Olivia Macmillan-Scott, the primary author of the UCL Computer Science study, stated, “Based on our study results and other research on Large Language Models, it’s evident that these models do not yet ‘think’ like humans.”

“However, the model with the largest dataset, GPT-4, showed significant improvement compared to other models, indicating rapid progress. Nonetheless, it’s challenging to determine how this specific model reasons since it operates as a closed system. It’s possible that there are other tools in use that you wouldn’t expect.”The capabilities of these models are extremely surprising, especially for people who have found in its predecessor GPT-3.5.” Some models refused to answer the tasks on ethical grounds, even though the questions were innocent. This is probably due to safeguarding parameters that are not functioning as intended. The researchers also provided additional context for the tasks, which has been shown to improve people’s responses. However, the LLMs tested did not show any consistent improvement. Professor Mirco Musolesi, senior author of the study from UCL Computer Science, said: “The capabilities of these models are extremely surprising, especially for people who have.I have been working with computers for many years. One interesting thing is that we still don’t fully understand how Large Language Models behave and why they sometimes get answers right or wrong. We now have ways to adjust these models, but it raises the question: if we try to fix their problems by teaching them, are we also passing on our own flaws? It’s fascinating how these LLMs make us think about our reasoning and biases, and whether we actually want perfectly rational machines. Do we want something that makes mistakes like we do, or do we want them to be flawless? The models tested were GPT-4 and GPT-3.5, Google Bard, Claude 2, Llama 2 7b, Llama 2 13b and Llama 2 70b.

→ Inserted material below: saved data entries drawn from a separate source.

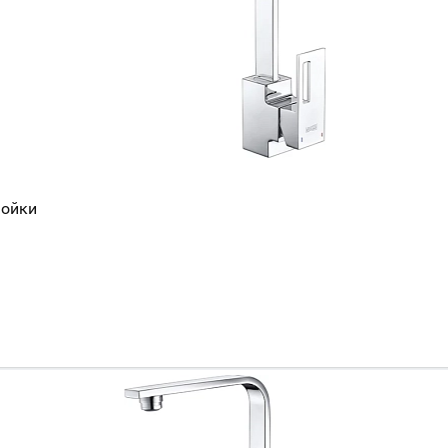
мойки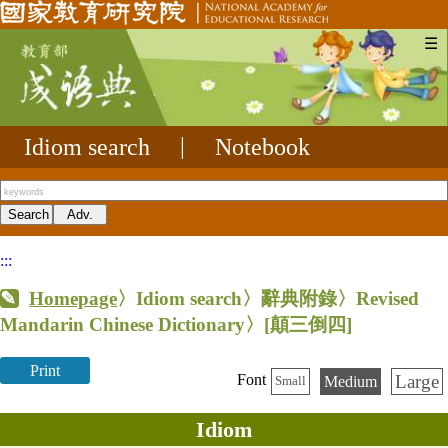
☰
Idiom search
|
Notebook
:::
Homepage
〉Idiom search〉辭典附錄〉Revised
Mandarin Chinese Dictionary〉
[顛三倒四]
Print
Large
Font
Medium
Small
Idiom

1 Stein E. (1996). Without Good Reason: The Rationality Debate in Philosophy and Cognitive Science. Clarendon Press.

2 These tasks and their solutions are available online. An example is the Wason task:

The Wason task

Consider the following rule: If a card has a vowel on one side, it has an even number on the other side.

You are presented with four cards:

  1. E
  2. K
  3. 4
  4. 7

Which of these cards must be turned over to check the rule?

Response: a) E and d) 7, because these are the only options that can break the rule.